It’s Not Me, It’s You. An Open Letter to the Music Business

I fell in love with music at the age of three when I passed a school and heard a choir singing. I knew then that singing was all I ever wanted to do. But then, at around the age of 18, give or take a year, I met you and everything changed. You killed that love.

Now, many years later, I can’t remember the last time I sang for pleasure. For a long time, I blamed music, or rather I blamed singing. Why was I given a voice when it’s brought me nothing but heartache? And for many years I didn’t sing at all. I did jobs I hated even more than I hated the machinations of the music business. But now, as one of the many repeating patterns of disappointment and inconvenience is repeating yet again, I finally realise it’s not me, it’s you.

You promised me so much, but always snatched the rug away at the last moment. Just like an abusive lover, you were eager and attentive at first. You told me I was special, that there was no one else like me. Oh, how glad you were to have met me. We could change each other’s lives.

But then you’d change. You’d stop calling every day. You’d find fault with everything I did. The songs you’d claimed to love somehow didn’t sound as good now the time had come for you to take the next step and invest. Dedication, practice and gigging improved my voice, so you couldn’t say anything negative about that, instead you made irrelevant excuses for your sudden cooling off: I was too old at 21, too young at 22; too blonde, not blonde enough; looked better as a redhead, a brunette; with a tan, without a tan; I should write all the songs myself, should write with someone else; until eventually I got sick of the same old stories and left.

Then, just when I think I’ve finally broken the pattern, you come back, cap in hand, promising it will be different this time, and you somehow manage to draw me back in with the same old sweet talk and false promises.

But this time it was different. I’d found something else. Something that wasn’t music, something that might even pay well eventually, but you just couldn’t let me have it.

You knew, in this age of home studios and online sales, that you couldn’t get your hands on my music, so you tried a different tack. You couldn’t take my music, but you could take my time. You knew you couldn’t get away with asking me to work for you for nothing,  so you lured me in with promises of upfront fees. I know you like us skinny, but even artists have to eat occasionally.

So  I cleared a space for you again. Set aside my precious things, because this time you’d taken hostages, and if I said no, the only ones hurt would be them. And me. Always me.

The artists will always suffer at your hands. Because to you the only word that matters is ‘Business’. Music will always be secondary. A tacked-on qualifier that sounds like the ringing of cash registers,  the only ‘music’ that brings you joy. A nebulous word that is as insubstantial as the fee that dissolves into the ether as soon as you get me hooked again.
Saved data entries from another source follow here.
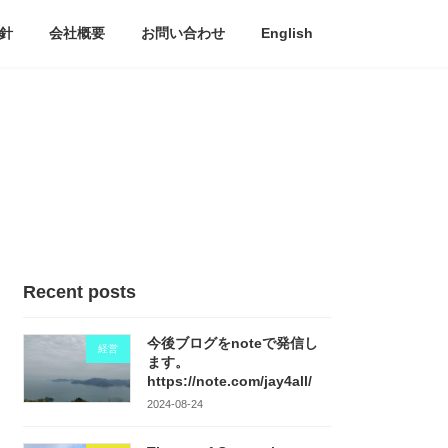
針
会社概要
お問い合わせ
English
Recent posts
今後ブログをnoteで発信し
経営
ます。
https://note.com/jay4all/
2024-08-24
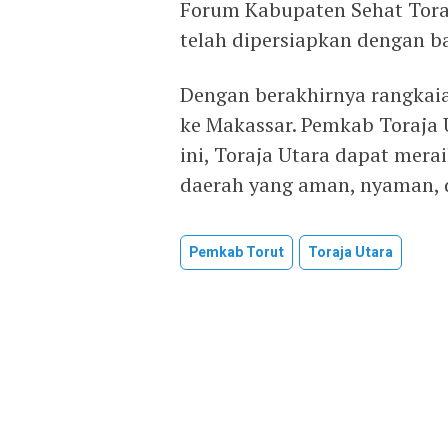
Forum Kabupaten Sehat Toraj
telah dipersiapkan dengan ba
Dengan berakhirnya rangkaian
ke Makassar. Pemkab Toraja 
ini, Toraja Utara dapat mera
daerah yang aman, nyaman, d
Pemkab Torut
Toraja Utara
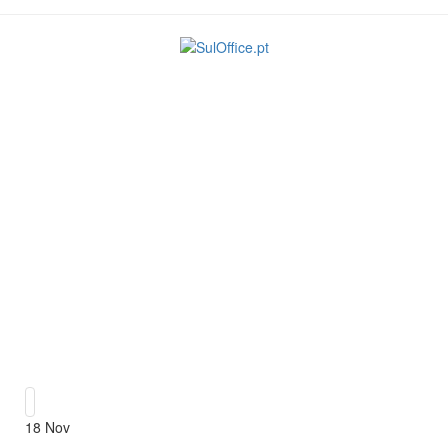
18
Nov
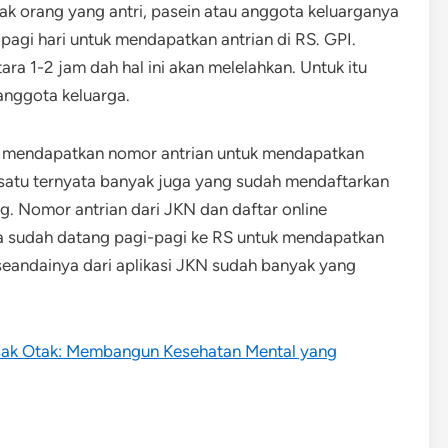
k orang yang antri, pasein atau anggota keluarganya
agi hari untuk mendapatkan antrian di RS. GPI.
ra 1-2 jam dah hal ini akan melelahkan. Untuk itu
anggota keluarga.
ya mendapatkan nomor antrian untuk mendapatkan
rsatu ternyata banyak juga yang sudah mendaftarkan
ng. Nomor antrian dari JKN dan daftar online
ita sudah datang pagi-pagi ke RS untuk mendapatkan
 seandainya dari aplikasi JKN sudah banyak yang
sak Otak: Membangun Kesehatan Mental yang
As long as you hold the purse strings, artists will always be barefoot and pregnant. Because that’s how you like us. That’s how you live through us, suck out our souls, and bleed us dry of hope.

There are clearly lessons to be learned from my reliving certain situations again and again, but I’m damned if I know what they are. And until I learn them, I’m condemned to repeat them. I try to take ownership of the unfortunate outcomes of so many arrangements. I must be missing some vital element that makes me fall for the same lines and make the same mistakes in business again and again, but I can’t work out what I’m doing wrong other than to believe what I’m told and to expect to receive what I’ve been promised.

Should I really distrust people, blame all for the wrong-doings of some? Is it really naive to take people at their word? Should I doubt first, make others jump through hoops before giving up the goods? Or should I carry on as usual, treat people how I like to be treated, assume their word is their bond, assume them innocent until proven guilty? Is ethical behaviour really too much to expect?

Despite all evidence to the contrary, despite so many of us having bad experiences in the music business, I’d like to think it’s more incompetence than malice that makes bad things happen to good people. But then, maybe I am naive. Maybe the dollar signs in your eyes have blinded you to the harm you do to already fragile people. People who should be nurtured and cared for rather than exploited, used up and thrown in the trash.

Because that’s what keeps happening to me and thousands like me, over and over again until we believe the world – your world – has no place for us, and we give up on our dreams and settle for a life only half-lived, because it’s just too much to try to navigate the treacherous oceans of your world.

Maybe one day I will learn the lesson the Universe keeps trying to teach me, and either I’ll leave your world behind for good, or cultivate the tools to exist comfortably within it. And maybe I’m actually getting there, because this time, I’m pretty damn sure that it isn’t me, it’s you.